Das war eine Ohrfeige für die Wähler, sagte eine Dame nach der konstituierenden Gemeindevertretersitzung in Bobitz zu mir. Und ich kann sie verstehen: Die fünf Gemeindevertreter der BWG, die insgesamt 1.035 Stimmen der Wahl auf sich vereinen, haben sich mehrheitlich die wichtigsten Posten, Ausschüsse und Ausschussmitgliedschaften gesichert. Die drei Einzelbewerber (Volker Venohr, Axel Bremer und ich), die alleine 1.086 Wählerstimmen vereinen, wurden schlichtweg ausgebootet. Zwar war im Vorfeld eine Zählgemeinschaft mit Kristian Karlisch (CDU) und Wolfang Höfer (SPD) vereinbart, aber auch diese insgesamt 5 Stimmen in der Gemeindevertretung konnten den 6 Stimmen der BWG (5 Gemeindevertreter und Bürgermeisterin Annemarie Homann-Trieps) nicht entgegentreten. Im Gegenteil: Teilweise wurden die BWG-Kandidaten mit mehr als den 5 BWG-Gemeindevertreter-Stimmen gewählt.

Besonders der Umstand, dass beide stellvertretenden Bürgermeister künftig von der BWG gestellt werden und zudem auch noch  der gewichtige Hauptausschuss bis auf Volker Venohr ausschließlich von der BWG besetzt ist, ist nicht einfach nur „schade“. Sondern aus Sicht der Wähler auch bitter. Denn eine Mehrheit konnte die BWG bei dieser Kommunalwahl schlichtweg nicht auf sich vereinen.

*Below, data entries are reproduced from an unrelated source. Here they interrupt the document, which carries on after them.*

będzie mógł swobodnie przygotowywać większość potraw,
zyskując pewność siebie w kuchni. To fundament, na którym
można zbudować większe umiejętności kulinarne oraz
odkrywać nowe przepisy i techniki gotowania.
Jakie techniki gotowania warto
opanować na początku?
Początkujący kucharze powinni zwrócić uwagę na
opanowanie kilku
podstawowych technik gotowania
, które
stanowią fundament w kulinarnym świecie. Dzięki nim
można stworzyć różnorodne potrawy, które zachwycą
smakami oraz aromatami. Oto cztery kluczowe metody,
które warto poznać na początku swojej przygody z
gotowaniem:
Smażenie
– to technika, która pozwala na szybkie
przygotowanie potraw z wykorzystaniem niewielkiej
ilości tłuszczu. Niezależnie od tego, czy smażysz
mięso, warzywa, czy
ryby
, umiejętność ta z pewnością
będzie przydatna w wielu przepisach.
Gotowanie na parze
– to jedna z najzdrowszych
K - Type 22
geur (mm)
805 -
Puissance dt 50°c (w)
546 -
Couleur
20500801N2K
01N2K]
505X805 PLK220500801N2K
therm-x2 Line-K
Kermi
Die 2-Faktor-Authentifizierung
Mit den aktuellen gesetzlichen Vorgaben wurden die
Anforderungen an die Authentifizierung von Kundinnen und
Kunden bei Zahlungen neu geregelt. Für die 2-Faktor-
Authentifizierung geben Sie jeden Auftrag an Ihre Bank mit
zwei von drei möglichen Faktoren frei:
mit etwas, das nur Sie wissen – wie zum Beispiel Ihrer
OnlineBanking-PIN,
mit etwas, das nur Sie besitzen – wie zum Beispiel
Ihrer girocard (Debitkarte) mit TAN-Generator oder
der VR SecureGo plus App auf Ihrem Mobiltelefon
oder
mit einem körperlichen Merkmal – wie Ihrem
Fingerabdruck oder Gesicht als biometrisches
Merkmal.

Stichwort bitter: Für mich besonders bitter ist der Umstand, nicht in den Ausschuss gewählt worden zu sein, der sich mit Umwelt und Gemeindeentwicklung beschäftigt – dem sogenannten „Bau-Ausschuss“, der korrekterweise Ausschuss für Gemeindeentwicklung, Bau, Verkehr und Umwelt heißt. Meine Kompetenz- und Schwerpunktbereiche, die ich in meiner Kandidatur deutlich hervorgehoben habe, und mein erklärter Wunsch, in diesem Ausschuss mitzugestalten, kamen nicht zum Tragen. Dafür bestimmen künftig Gemeindevertreter, die bislang nicht gesagt haben, wo sie stehen und was ihre fachlichen bzw. inhaltlichen Schwerpunkte sind, über diese Themen.

Stattdessen schlug mich die BWG fast zum Ende hin völlig überraschend für einen Sitz in den Wasser- und Bodenverbänden vor. Dies sei doch mein Thema, „…so mit Natur und so…“, hätte man sich gedacht. Diesen Vorschlag musste ich selbstverständlich ablehnen. Zum Einen sehe ich da nicht genügend fachliche Kompetenzen bei mir, denn größtenteils dreht es sich in diesen Verbänden um technische Komponenten und Gewässerinstandhaltung. Zum Anderen geht es mir darum, unsere Gemeinde vor Ort zu entwickeln – da sind die Wasser- und Bodenverbände, zumal als Delegierter im Auftrag der Gemeinde ohne eigenen Gestaltungsspielraum (ich bin ja nicht im entscheidenen Ausschuss), schlichtweg nicht der richtige Ort. Die Krönung dieses scheinbaren „Trostangebots“ aber ist: Als Delegierter für Wasser- und Bodenverbände steht man in der vierten Reihe. Erst wenn nämlich weder die Bürgermeisterin noch ihr 1. Stellvertreter noch ihr 2. Stellvertreter an den Verbandsversammlungen teilnehmen können, kommt der Delegierte zum Einsatz. Ich lasse das einfach mal so stehen.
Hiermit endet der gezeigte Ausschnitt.